# Leg of Lamb in the MES.... Finally done...  enjoy



## daveomak

Bride was ready for some Lamb..... So I got a boneless Leg that was ready for stuffing..... And it was in a stretchy netting bag that was used for the re-wrap of the leg later......








Stuffing sauteed... Onions, garlic, mushrooms, parsley, rosemary, S&P and a dash of pepper jelly.....







And of course..... Rosemary Infused 50/50 Olive/Veggie oil that *Chef JimmyJ *was kind enough to let me know how to make

it so I would not get botulism.... The veggies were sauteed in this oil and the Lamb was rubbed down using it.....







Here is the mix going in the meat.....







Wrapping this leg was EASY... too easy... using the netting that came with it and securing it with twine....

Then SP and rosemary oil put all over the outside of the leg......







And into the smoker at 120 Deg F for an hour or so .....  

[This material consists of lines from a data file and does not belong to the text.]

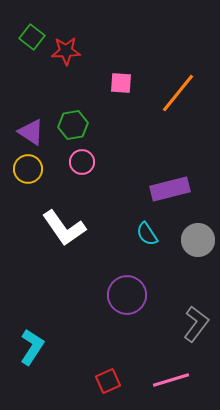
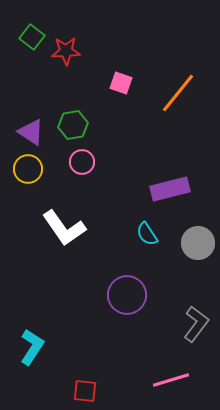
pink square: rotated 15 degrees clockwise
gray circle: moved 3 px down
red square: moved 23 px left, 10 px down; rotated 30 degrees clockwise
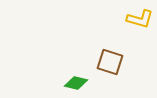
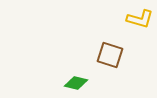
brown square: moved 7 px up
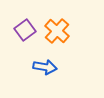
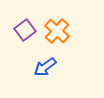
blue arrow: rotated 135 degrees clockwise
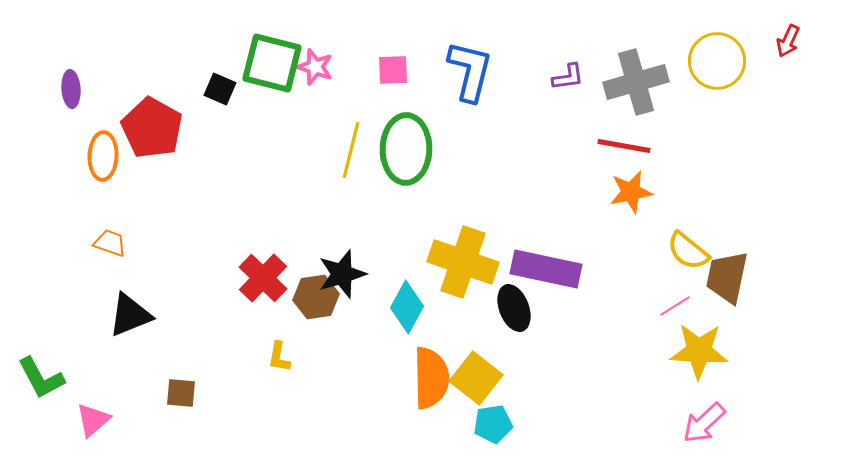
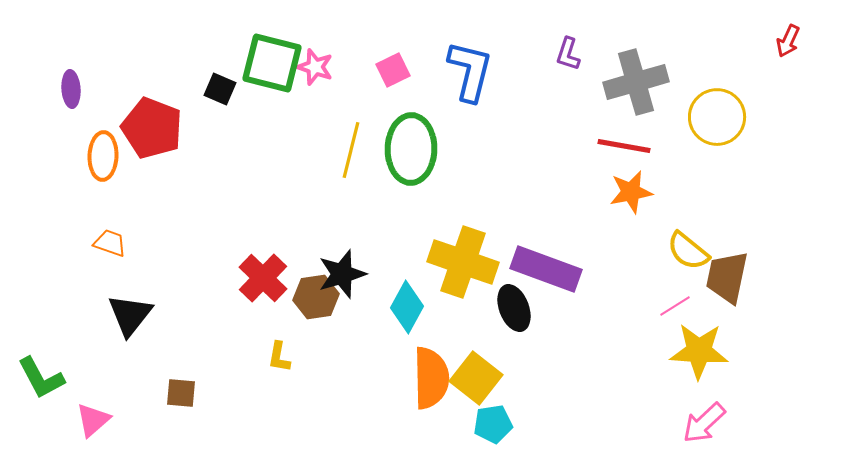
yellow circle: moved 56 px down
pink square: rotated 24 degrees counterclockwise
purple L-shape: moved 23 px up; rotated 116 degrees clockwise
red pentagon: rotated 8 degrees counterclockwise
green ellipse: moved 5 px right
purple rectangle: rotated 8 degrees clockwise
black triangle: rotated 30 degrees counterclockwise
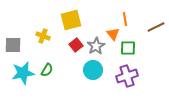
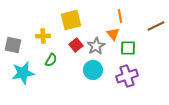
orange line: moved 5 px left, 3 px up
brown line: moved 1 px up
yellow cross: rotated 24 degrees counterclockwise
gray square: rotated 12 degrees clockwise
green semicircle: moved 4 px right, 10 px up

Heading out to turn up the heat a little and fire up the smoke gen....  

I'm gettin' hungry writing this.... See Ya later.....   Dave


----------



## SmokinAl

Great start Dave!


----------



## africanmeat

yup great start i will wait for it


----------



## rbranstner

Lamb is so wonderful. You are going to love it if you haven't ever had it smoked. I  am long  overdue for a lamb roast myself.


----------



## rdknb

Looking forward to seeing it finished.  I got a boneless leg at Costco yesterday and have been researching smoking it.  My Sons are coming over soon to do some things that need fixing.  My job is to smoke something I have not yet smoked.  I like you stuffing idea a lot


----------



## daveomak

Leg had dried a bit so time for some smoke...... this is Alder chips.....







Smoked at 120... then raised temp to a final of 255 in the smoker...... 







Pulled and foil wrapped when IT reached 145 deg F.... Looks like it is about right to me....







Bride made twice baked spuds and for the final heating a bacon shawl was in order......







It was sure good... wish this pic was a little better .... but it didn't affect the taste.....  







Thanks for lookin'...    Dave


----------



## sprky

I like lamb but my wife will not touch lamb with a 10 foot pole.

I keep trying to tell her it's good not like what she was forced to eat as a kid that tasted nasty


----------



## africanmeat

It looks great Dave i will have a plate like this every day


----------



## venture

Super job, Dave!

I need a slice of that!

For any who might not know.  The garlic infused oil needs to be brought up to temp to avoid botulism.  It is best stored refrigerated.

After seeing this post, I can't wait to get after that lamb roast in my freezer!

Good luck and good smoking.


----------